Case report: Germline BRCA 2 mutation in primary peritoneal carcinoma: a rare malignancy

Background: Primary peritoneal carcinoma (PPC) is a rare malignancy. Clinically, its histological morphology resembles that of epithelial ovarian tumors (EOC), often leading to misdiagnosis. Diagnosis and treatment of PPC are time-sensitive because of the rapidly progressive nature of the disease.

Case report: Herein, we report the case of a 54-year-old woman who was initially diagnosed with ovarian cancer; however, extensive workup showed evidence of Müllerian PPC origin. Furthermore, the patient harbored a targetable BRCA mutation.
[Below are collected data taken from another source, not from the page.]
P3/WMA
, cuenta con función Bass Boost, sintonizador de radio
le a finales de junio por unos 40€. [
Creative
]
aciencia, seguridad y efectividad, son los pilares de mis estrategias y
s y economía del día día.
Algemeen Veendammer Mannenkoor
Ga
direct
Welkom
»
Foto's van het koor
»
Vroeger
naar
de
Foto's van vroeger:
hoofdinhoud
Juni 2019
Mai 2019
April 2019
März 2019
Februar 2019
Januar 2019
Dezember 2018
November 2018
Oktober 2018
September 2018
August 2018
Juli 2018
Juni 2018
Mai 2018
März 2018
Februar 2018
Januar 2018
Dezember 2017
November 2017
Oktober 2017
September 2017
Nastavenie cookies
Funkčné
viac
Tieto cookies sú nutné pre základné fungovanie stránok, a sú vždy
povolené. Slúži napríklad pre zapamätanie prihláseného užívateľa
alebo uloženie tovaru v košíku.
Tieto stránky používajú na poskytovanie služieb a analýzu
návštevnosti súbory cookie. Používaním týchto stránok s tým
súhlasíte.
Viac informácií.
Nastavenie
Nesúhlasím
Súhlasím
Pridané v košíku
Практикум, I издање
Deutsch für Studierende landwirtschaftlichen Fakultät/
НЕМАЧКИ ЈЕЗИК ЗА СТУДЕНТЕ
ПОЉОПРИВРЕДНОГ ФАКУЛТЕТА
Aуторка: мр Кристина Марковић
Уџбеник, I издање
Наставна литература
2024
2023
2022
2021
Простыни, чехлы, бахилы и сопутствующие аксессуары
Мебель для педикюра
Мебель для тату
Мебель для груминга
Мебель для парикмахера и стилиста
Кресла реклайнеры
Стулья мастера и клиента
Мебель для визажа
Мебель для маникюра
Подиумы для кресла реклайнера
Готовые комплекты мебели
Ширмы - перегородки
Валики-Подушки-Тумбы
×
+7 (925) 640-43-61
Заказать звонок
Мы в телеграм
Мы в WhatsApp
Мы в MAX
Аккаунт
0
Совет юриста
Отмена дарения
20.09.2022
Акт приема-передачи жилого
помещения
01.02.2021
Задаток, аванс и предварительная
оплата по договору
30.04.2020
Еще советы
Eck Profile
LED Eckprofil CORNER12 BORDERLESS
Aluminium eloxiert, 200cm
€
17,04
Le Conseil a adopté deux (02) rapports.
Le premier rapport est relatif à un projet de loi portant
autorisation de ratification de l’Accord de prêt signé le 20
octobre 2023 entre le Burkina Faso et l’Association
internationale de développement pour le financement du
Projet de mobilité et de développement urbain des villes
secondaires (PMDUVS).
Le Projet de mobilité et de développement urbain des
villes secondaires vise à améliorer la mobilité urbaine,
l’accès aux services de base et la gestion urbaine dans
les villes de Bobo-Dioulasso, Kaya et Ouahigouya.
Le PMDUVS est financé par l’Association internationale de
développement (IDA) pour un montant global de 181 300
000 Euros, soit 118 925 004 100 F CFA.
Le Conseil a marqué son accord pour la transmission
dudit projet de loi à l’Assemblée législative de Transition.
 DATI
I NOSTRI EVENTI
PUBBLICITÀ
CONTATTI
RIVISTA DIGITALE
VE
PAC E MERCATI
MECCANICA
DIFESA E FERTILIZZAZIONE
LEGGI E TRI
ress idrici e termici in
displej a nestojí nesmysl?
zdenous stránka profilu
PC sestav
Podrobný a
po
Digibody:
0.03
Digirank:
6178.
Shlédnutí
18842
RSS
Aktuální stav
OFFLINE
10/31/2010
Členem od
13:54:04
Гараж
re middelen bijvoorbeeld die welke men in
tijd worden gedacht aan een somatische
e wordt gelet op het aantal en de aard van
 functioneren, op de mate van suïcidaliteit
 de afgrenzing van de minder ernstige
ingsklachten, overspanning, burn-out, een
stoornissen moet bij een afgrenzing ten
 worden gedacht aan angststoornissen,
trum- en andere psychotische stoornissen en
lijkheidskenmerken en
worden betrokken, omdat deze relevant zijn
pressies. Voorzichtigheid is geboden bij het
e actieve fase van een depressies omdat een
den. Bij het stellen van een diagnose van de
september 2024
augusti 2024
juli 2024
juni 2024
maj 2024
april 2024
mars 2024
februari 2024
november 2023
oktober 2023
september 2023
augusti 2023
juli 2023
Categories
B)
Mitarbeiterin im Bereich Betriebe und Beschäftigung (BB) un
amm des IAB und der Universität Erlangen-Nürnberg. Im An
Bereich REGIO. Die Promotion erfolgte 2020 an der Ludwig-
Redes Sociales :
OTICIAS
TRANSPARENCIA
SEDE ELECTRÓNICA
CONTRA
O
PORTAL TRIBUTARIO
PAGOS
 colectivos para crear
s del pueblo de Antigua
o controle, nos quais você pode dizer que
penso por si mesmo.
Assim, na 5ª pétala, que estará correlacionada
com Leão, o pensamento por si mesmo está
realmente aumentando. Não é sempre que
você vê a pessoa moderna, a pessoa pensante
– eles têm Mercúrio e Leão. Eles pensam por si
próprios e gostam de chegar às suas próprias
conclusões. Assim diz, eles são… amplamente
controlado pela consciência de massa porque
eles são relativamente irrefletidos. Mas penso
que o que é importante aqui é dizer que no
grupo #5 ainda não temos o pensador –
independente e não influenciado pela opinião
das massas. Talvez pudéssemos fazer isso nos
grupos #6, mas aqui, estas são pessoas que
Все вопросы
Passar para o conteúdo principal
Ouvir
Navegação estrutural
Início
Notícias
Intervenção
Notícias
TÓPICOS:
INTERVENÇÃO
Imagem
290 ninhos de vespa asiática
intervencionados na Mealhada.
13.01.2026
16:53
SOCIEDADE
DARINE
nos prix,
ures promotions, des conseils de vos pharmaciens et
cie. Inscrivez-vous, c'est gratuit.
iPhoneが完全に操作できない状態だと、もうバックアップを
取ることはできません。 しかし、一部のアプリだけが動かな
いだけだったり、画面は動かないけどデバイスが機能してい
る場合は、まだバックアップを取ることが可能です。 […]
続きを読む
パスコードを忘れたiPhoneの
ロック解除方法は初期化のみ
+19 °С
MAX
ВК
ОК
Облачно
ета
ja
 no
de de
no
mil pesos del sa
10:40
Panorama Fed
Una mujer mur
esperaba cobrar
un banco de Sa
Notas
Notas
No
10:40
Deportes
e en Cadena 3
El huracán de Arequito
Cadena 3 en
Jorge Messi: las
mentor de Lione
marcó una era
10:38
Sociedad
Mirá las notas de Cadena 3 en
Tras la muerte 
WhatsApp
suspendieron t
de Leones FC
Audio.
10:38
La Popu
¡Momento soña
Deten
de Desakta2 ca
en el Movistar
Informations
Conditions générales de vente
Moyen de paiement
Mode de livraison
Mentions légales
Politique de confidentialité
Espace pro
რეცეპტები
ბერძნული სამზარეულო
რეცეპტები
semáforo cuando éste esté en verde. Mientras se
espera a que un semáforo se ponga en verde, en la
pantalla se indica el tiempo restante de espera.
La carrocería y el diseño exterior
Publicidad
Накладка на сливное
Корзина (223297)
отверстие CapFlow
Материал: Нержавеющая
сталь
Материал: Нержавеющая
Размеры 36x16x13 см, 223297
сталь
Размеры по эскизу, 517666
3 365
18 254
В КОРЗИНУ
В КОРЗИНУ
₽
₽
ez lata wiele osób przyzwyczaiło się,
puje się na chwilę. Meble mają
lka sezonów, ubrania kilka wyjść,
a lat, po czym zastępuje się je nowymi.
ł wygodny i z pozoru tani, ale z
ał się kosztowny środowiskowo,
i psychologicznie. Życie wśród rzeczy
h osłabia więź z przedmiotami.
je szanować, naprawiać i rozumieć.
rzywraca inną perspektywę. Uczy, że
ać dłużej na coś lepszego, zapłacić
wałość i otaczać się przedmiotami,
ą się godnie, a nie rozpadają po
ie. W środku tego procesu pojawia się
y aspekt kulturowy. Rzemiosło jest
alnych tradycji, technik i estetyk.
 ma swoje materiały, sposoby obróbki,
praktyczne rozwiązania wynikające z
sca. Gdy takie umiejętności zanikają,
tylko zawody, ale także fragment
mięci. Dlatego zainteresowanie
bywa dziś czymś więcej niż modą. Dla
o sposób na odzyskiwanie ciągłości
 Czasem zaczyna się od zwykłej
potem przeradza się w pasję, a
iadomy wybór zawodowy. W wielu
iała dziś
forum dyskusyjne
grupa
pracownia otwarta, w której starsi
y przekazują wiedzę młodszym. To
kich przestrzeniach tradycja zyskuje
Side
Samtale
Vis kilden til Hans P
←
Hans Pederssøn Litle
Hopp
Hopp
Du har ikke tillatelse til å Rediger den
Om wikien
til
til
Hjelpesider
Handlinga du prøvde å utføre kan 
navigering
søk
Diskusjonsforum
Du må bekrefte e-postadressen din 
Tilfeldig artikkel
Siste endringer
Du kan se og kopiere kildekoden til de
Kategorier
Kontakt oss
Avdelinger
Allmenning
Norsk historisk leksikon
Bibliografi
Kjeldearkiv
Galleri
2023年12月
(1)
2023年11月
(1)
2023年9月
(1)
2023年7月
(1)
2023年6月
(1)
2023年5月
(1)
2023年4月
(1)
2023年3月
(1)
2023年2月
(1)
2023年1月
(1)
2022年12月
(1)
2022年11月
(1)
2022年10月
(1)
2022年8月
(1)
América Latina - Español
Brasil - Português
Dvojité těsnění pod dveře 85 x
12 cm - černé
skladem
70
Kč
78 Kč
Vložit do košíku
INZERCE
Conclusion: The patient was treated with the BRCA-targeting agents and had a good prognosis after surgery.

Introduction

Primary peritoneal carcinoma (PPC) is a rare malignancy of the peritoneum that was first described in 1959 by Swerdlow as a “mesothelioma of pelvic peritoneum” (1). All the abdominal and pelvic cavities exhibited diffuse cancerous changes (2, 3). Clinically, PPC in women resembles advanced epithelial ovarian cancer (EOC); histologically, the malignant cells seen in PPC are very similar to EOC, and the tumor markers cancer antigen-125 (CA125) is often elevated. This has resulted in diagnostic challenges. However, the ovaries of patients with PPC are rarely affected or are affected only on the surface (2, 4, 5). The three most common symptoms are abdominal distension (51.5%), abdominal pain (54.9%), and other gastrointestinal symptoms (18.6%). The symptoms of early-stage disease are unclear, and late-stage symptoms are similar to those of ovarian cancer, such as a large amount of ascites, an abdominal mass, intestinal obstruction, and significantly elevated serum CA125 levels. The prognosis of patients with PPC is poor. According to the National Comprehensive Cancer Network Clinical Practice Guidelines in Oncology, the therapeutic principle of PPC is similar to that of EOC, with surgery and chemotherapy being the main treatment regimens (6). The American Society of Clinical Oncology (ASCO) Guidelines (7, 8) recommends that patients diagnosed with PPC should undergo genetic testing for germline, somatic pathogenic, or likely pathogenic variants in BRCA1 (g/sBRCA1) or BRCA2 (g/sBRCA2), and patients with g/sBRCA1 or g/sBRCA2 genes should be treated with olaparib. PPC associated with g/sBRCA1 or g/sBRCA2 mutations show a high response rate to treatment with PARP inhibitors and have a better prognosis and longer PFS than those without BRCA mutations (8, 9). The benefit was greater in subgroups with tumor BRCA mutations and positive homologous recombination deficiency (HRD) status (7, 9). Therefore, patients should be referred for genetic risk evaluation, and germline and somatic testing. This recommendation for germline and somatic testing is intentionally broad, so that doctors have the latitude to order, regardless of the molecular tests they consider necessary, based on the evaluation of individual patients and their family history of cancer (6). Finally, germline and/or somatic BRCA1/2 testing can apprise the selection of maintenance therapies for patients.

Case presentation

A 54-year-old woman presented at our gynecology department with a chief complaint of abdominal distension for 2 years, which had been aggravated by abdominal pain for 15 days. Two years previously, the patient visited a local hospital for treatment and underwent vaginal B-ultrasound, which indicated an unilocular-solid cyst of 2.8 cm in the left adnexal area. HPV testing was positive for HPV68, whereas colposcopy showed chronic cervicitis with erosions. The patient underwent symptomatic treatment. After 15 days, the abdominal distension worsened and the abdominal circumference gradually increased in size, accompanied by lower abdominal pain, which was obvious after defecation and affected her sleep and appetite. The patient was admitted to our clinic for further treatment. Abdominal B-ultrasonography performed at a local hospital revealed a large amount of fluid in the abdominal cavity (20 × 20 mm echoless area in the left annex area). Laboratory test results revealed that the CA125 levels were 887 U/mL and human epididymis secretory protein 4 (HE4) levels were 245.2 pmol/L, which were significantly elevated. No abnormal routine blood test results were obtained.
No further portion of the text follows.